Brief> Since only part of the records is wanted, repeat exactly the lines from the one containing "وسلم كما رآه،" through the last line, both included.

Task data>
· · ·
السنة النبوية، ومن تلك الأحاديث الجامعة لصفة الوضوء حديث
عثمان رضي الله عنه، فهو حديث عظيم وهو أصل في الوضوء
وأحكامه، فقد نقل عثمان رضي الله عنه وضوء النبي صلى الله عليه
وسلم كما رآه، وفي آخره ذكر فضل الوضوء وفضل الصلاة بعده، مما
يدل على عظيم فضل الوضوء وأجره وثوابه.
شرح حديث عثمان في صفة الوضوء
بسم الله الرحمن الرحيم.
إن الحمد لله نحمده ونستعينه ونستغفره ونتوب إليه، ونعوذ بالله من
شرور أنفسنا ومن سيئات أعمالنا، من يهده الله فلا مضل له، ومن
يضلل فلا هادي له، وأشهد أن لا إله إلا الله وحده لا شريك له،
· · ·
Solution to this task>
وسلم كما رآه، وفي آخره ذكر فضل الوضوء وفضل الصلاة بعده، مما
يدل على عظيم فضل الوضوء وأجره وثوابه.
شرح حديث عثمان في صفة الوضوء
بسم الله الرحمن الرحيم.
إن الحمد لله نحمده ونستعينه ونستغفره ونتوب إليه، ونعوذ بالله من
شرور أنفسنا ومن سيئات أعمالنا، من يهده الله فلا مضل له، ومن
يضلل فلا هادي له، وأشهد أن لا إله إلا الله وحده لا شريك له،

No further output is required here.